By Allyn Hughes, CFP®, CLU®, ChFC®, CAP®
Chuck Jaffee is a senior columnist at MarketWatch whose work is syndicated in many newspapers. Recently, he wrote about the levels that the Dow Jones Industrial Average (Dow) or the S&P 500 indexes would attain if they match the rates of growth that the U.S. stock market has achieved over the past 50 years.
Jaffee used the “Rule of 72” which we have discussed before, to keep the math simple. This rule says if you can achieve a 7.2% average annual return on an investment, that investment will double in value every 10 years.
Jaffee used this rule to project levels of the Dow at different dates in the future. For instance, he suggested that because the Dow is now at around 18,750 then in a decade (July/August 2026) the Dow could be at around 37,500. In 20 years, July/August 2036, this value should double to approximately 75,000. Finally, by July/August 2046 this index could be around the 150,000 level.
I read this and tried to determine if this was good information to present to readers. His point was generally good one — “just keep investing in spite of the crisis du jour because that is how you will achieve good returns.” I also thought I’d do a little more research on this matter. If you are an investor who believes in recency bias – the tendency to weigh recent information as more important than older data – then you might come to different conclusions about the trend of U.S. stocks.
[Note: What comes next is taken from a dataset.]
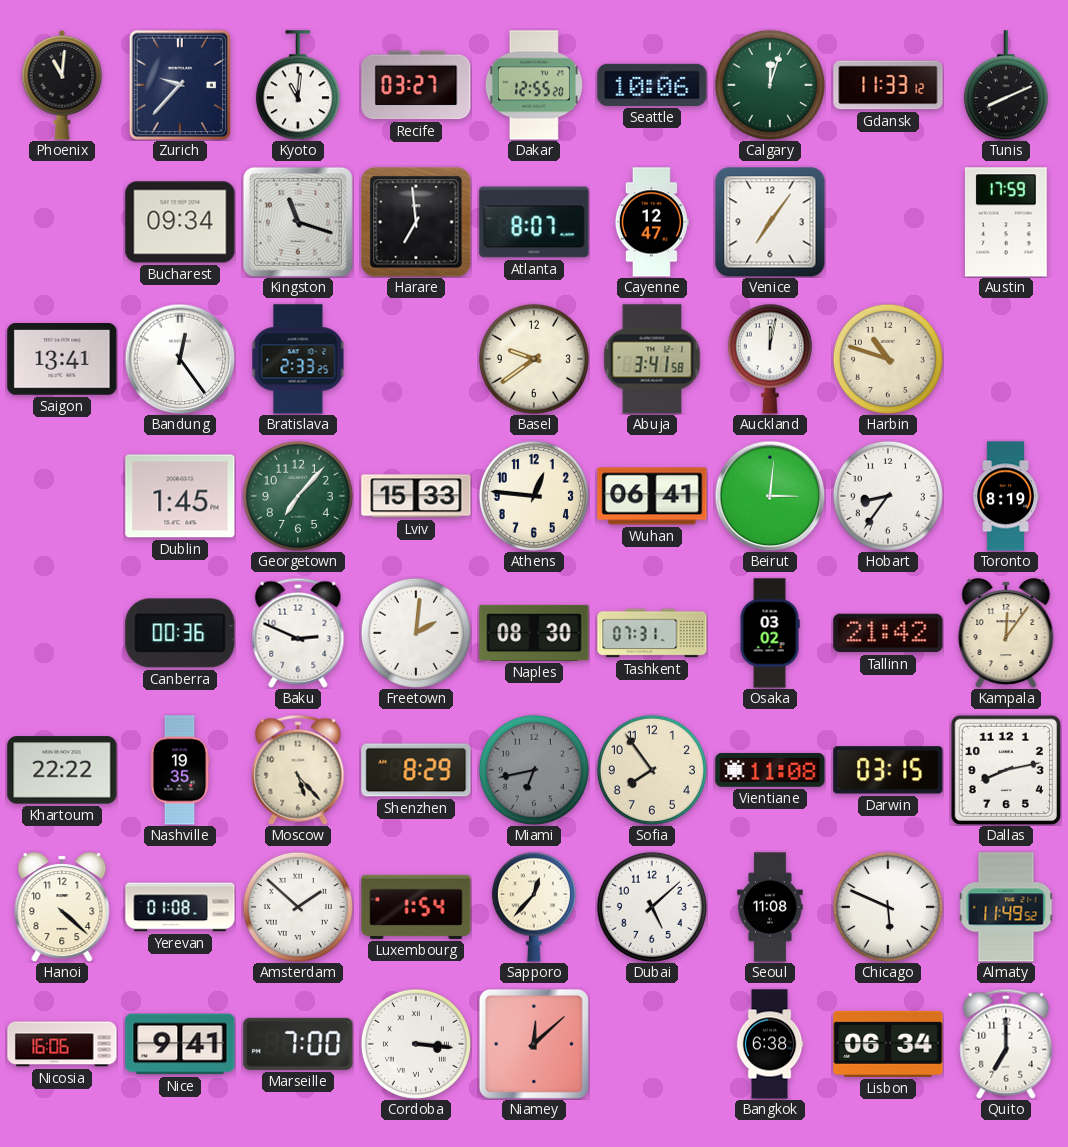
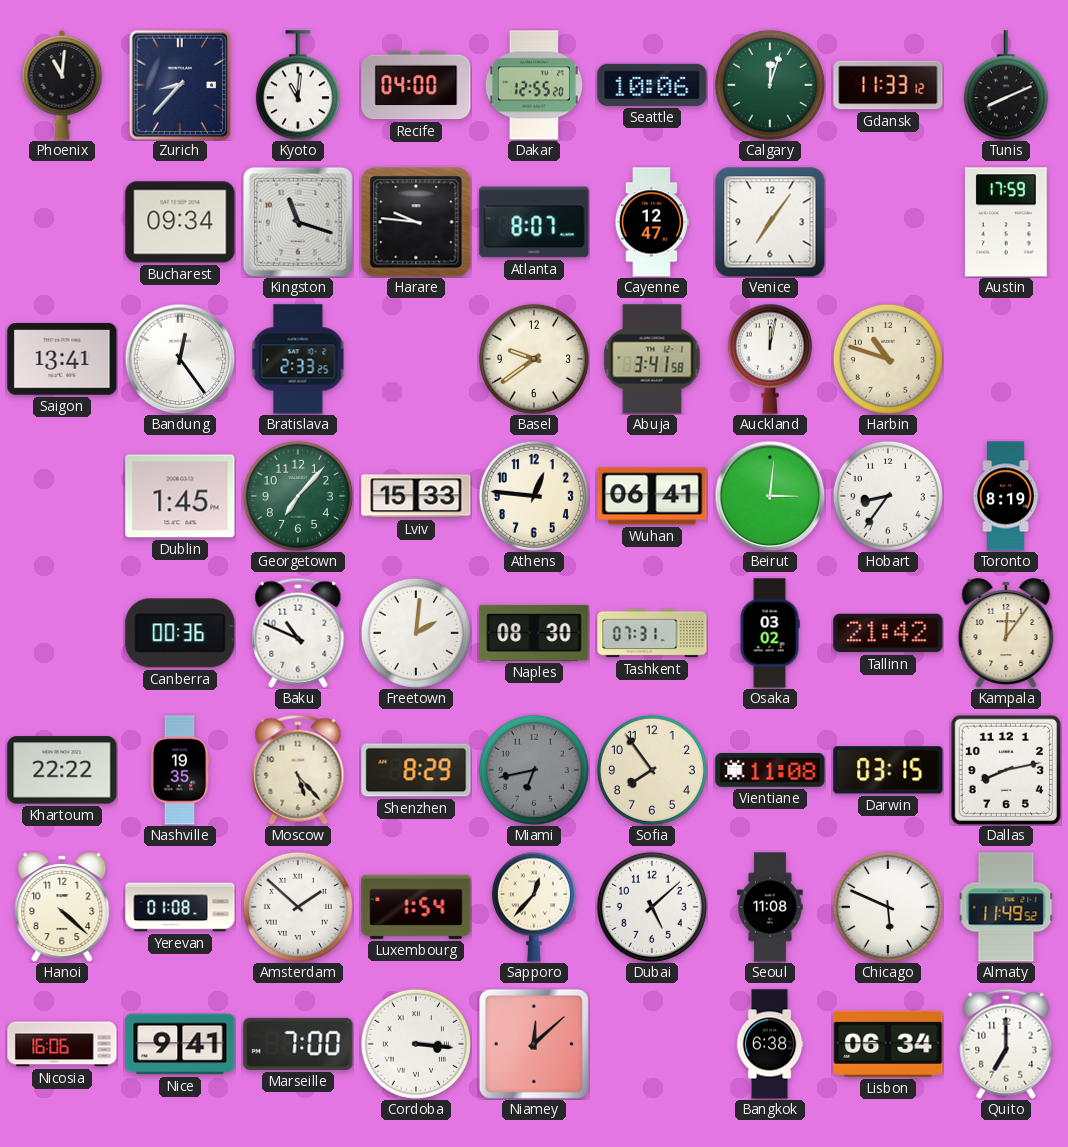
Zurich: 9:37 -> 8:37
Recife: 03:27 -> 04:00
Harare: 6:59 -> 9:46
Baku: 2:49 -> 10:49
For instance, according to the web site 5yearcharts.com, the “index value (of the Dow) has grown from 11,144 to 17,481 throughout the past 10 years (ending April 2, 2016) which equals only 4.61% annual profit (return).”
The average annual return for the past 10-year period for the S&P was slightly higher at 4.71%. So, if the returns of the past 10 years continued for the Dow, then in 2026 the Dow might be at 29,400 or so, and not the 37,500 level expected. Continue this trend for another decade and the Dow is at 46,180. Because this underperformance has occurred for a longer period of time, this underperformance is now 28,820 points! (75,000 – 46,180).
The math of compounding returns can add up impressively or very slowly with just a few percentage points difference in performance. This is why your financial plan needs a margin of safety to accommodate for the possibility that markets may not be in your favor, even over long periods.